When the thing is finally over, Spencer feels compelled to say something nice.

‘Well, your house is very beautiful,’ he says.

‘It certainly is!’ Jacksie says. ‘My little piece of Eden. I bet you really want to visit us now.’

‘I do. Seeing this makes me want to see it in person.’

‘It would have exactly the same effect on me,’ Jacksie says.

And back in stumps Jacksie’s mother, Spencer’s stepmother, Spencer’s father’s second wife. When Spencer first met her, thirty-five years before, she was a tanned suburban beauty. He was six years old, she affected to adore him. Now her skin is heavily lined, her eyes are bitter and narrow, her limbs and back are bent and crooked, and her scalp can be seen through the sprayed dyed helmet of her hair, which she has tended to once a week at the ironically named beauty parlour. She is seventy-four, twelve years younger than her husband. They have been married for thirty-four years, far longer than either were with their first spouses.

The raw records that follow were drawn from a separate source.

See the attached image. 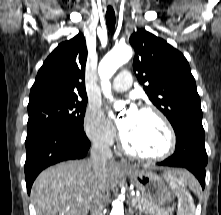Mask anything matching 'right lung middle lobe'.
<instances>
[{"instance_id":"1","label":"right lung middle lobe","mask_w":221,"mask_h":215,"mask_svg":"<svg viewBox=\"0 0 221 215\" xmlns=\"http://www.w3.org/2000/svg\"><path fill=\"white\" fill-rule=\"evenodd\" d=\"M87 99L51 100L28 105L27 135L50 128L83 130Z\"/></svg>"}]
</instances>
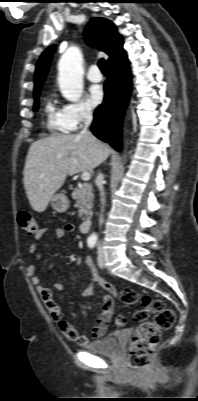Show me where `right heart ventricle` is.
Segmentation results:
<instances>
[{"label": "right heart ventricle", "mask_w": 198, "mask_h": 401, "mask_svg": "<svg viewBox=\"0 0 198 401\" xmlns=\"http://www.w3.org/2000/svg\"><path fill=\"white\" fill-rule=\"evenodd\" d=\"M45 115L47 120V127L54 133H68L70 129L65 124L61 110L58 109L52 100L48 99L45 102Z\"/></svg>", "instance_id": "obj_1"}]
</instances>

‘I think we need a day bed,’ she says.

‘OK,’ Jacksie says.

‘We’re going to need help here. I can’t ask someone to sleep on the sofa. Don’t you think so, Spencer?’ ‘Yes. I suppose so.’

‘Jimmy!’ she yells, waking up her husband. ‘I’m talking about the day bed!’

Jimmy Ludwig slowly opens his eyes. He fixes a look of uttter pained hopelessness on to his wife that comes close to breaking his son’s heart, shakes his head, which produces a corresponding wince of pain, and stands up to inspect his jigsaw puzzle with his chin pressed uncomfortably to his chest.

‘Where’s your collar? Jimmy! I said, Where’s your collar?’

He does not risk a movement of the head this time. He lifts a jigsaw piece, which might be an azure tip of one of the flowers in a pot beside four ginger kittens, and inspects it by rolling his eyes up so he can just about see it from the painful angle that his vision is forced to examine the world from.

‘Dad,’ Spencer says. ‘You should probably put on your collar.’